Percebe-se que o problema não é a cirurgia plástica, o botox, o preenchimento, e, sim, o fato dessa prática estar aliada ao capitalismo que a oferece como mais um objeto para imaginariamente termos a ilusão de sermos seres sem falta. Além disso, é próprio do ser humano, a tendência em querer anular as diferenças, na tentativa de com isso neutralizar o mal estar. Observamos como a vida vem sendo banalizada e, em uma total inversão de valores, a subjetividade é substituída por objetos de consumo. O sujeito é esse objeto que consume e se consome, quando não tem consciência dos seus limites.

“Deve-se deixar a vaidade aos que não têm outra coisa para exibir.” Honoré de Balzac

DA MÍDIA:

A mídia massacra, sobretudo, a mulher, pois para ser “aceita na sociedade” é preciso ter os padrões de beleza impostos por modelos que são produtos a serem vendidos, bem como: as roupas e acessórios da moda, criados pelos estilistas, para caber nos corpos impecáveis. Isto tem gerado diversas patologias com transtornos de todos os tipos. A psicanálise, paradoxalmente, trabalha para reintegrar na sociedade esse sujeito, que nos procura com diversas queixas relacionadas aos padrões de beleza, que, outrora, foi a realidade criada na psique do sujeito. É uma tarefa árdua reintegrar essas pessoas a vida juntamente com todos os outros – conduzindo-as à sua plena aceitação. Em muitos casos, mesmo essas pessoas estando belas, essas já não confiam mais em si. Cabe aos analistas guiarem-se por uma vertente ética e posicionarem-se frente a mais esse “mal estar” na civilização.

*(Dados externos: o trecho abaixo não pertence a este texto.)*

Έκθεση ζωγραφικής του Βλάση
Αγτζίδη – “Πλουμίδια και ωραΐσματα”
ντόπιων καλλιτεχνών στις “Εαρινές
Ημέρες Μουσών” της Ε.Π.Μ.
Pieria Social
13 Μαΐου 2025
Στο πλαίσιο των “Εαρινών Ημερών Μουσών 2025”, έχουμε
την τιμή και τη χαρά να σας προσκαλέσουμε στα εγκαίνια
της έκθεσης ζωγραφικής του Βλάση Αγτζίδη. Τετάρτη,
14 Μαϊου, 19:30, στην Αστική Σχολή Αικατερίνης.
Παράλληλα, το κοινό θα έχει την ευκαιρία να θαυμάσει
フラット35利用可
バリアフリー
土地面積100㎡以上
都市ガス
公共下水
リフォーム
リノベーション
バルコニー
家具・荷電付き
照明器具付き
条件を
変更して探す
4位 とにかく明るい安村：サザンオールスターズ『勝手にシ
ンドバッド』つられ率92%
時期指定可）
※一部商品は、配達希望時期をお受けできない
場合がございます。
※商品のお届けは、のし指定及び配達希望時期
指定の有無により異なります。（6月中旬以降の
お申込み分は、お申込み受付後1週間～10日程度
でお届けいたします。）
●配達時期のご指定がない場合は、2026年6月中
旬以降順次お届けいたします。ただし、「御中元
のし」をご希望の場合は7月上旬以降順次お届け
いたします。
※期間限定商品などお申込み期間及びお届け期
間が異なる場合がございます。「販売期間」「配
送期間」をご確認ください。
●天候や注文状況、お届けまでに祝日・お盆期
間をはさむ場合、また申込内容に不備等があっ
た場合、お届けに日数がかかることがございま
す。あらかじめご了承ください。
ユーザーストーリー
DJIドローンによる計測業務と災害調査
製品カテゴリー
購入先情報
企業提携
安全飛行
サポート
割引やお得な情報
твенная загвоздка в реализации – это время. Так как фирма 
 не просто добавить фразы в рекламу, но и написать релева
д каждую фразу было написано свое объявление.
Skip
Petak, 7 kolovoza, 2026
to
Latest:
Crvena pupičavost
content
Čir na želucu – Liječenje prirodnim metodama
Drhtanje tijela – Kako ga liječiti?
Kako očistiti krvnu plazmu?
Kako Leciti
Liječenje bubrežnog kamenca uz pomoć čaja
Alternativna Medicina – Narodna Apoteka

DA CASTRAÇÃO AO NARCISISMO:

Faz-se necessário ressaltar que para Freud (1923) [6], a mulher sente-se inferiorizada, pois entende a castração como ferida narcísica. Assim, diante do mito do corpo perfeito ela sente-se privada no real de algo a que teria direito, ou melhor, um corpo sem faltas, sem falhas, e assim, se rende aos sacrifícios para que esse sonho se realize. Para a psicanálise isso seria uma maneira do sujeito não se deparar com a realidade da falta.

Salientamos que as reflexões teóricas e as experiências clínicas, são incisivas em nos lembrar que no mundo contemporâneo um distanciamento social, isto é, a supremacia de uma solidão induzida, deixa o sujeito à mercê de uma idealização tirânica. E é nesse momento que o psicanalista se torna peça indispensável a intervir, quando não há quase mais nada a fazer.

Portanto, Lacan, nos ensina que o discurso psicanalítico pode fazer barreira ao gozo mortífero. Ao sugerir que o avesso da psicanálise é o discurso do mestre – Lacan nos indica duas vias: a primeira é atender os efeitos das perdas e danos no que diz respeito ao sujeito singular pelo caminho da análise individual; e o segundo é praticar a psicanálise em extensão, ou seja, dialogar com outros campos do conhecimento para remeter o sujeito ao seu próprio saber.

Evidentemente, os cuidados com o corpo não são exclusividade da era contemporânea. Deve-se ter uma atenção especial para uma boa saúde. Entretanto, os cuidados com o corpo não devem ser tão ditatorial como se tem apresentado nas últimas décadas. Precisamos de mais atenção aos limites do nosso corpo.

O dramaturgo e escritor Nelson Rodrigues disse:  “Na “mulher interessante”, a beleza é secundária, irrelevante e, mesmo, indesejável. A beleza interessa nos primeiros quinze dias; e morre, em seguida, num insuportável tédio visual. Era preciso que alguém fosse, de mulher em mulher, anunciando: – “Ser bonita não interessa. Seja interessante!”

Em suma, queremos instigar o leitor para o modelo de relação que estamos construindo com nosso corpo, despertando um olhar que não ambiciona oferecer uma resposta absoluta sobre o corpo, mas um olhar que venha como raios de luz para seus caminhos. Caminhos questionadores, reflexivos e transformadores diante de nossas perspectivas sobre a questão do corpo na atualidade.

 

BIBLIOGRAFIA

FREUD, Sigmund. Edição Standart Brasileira das Obras Completas

Psicológicas de Sigmund Freud, Rio de Janeiro, Imago, 1977.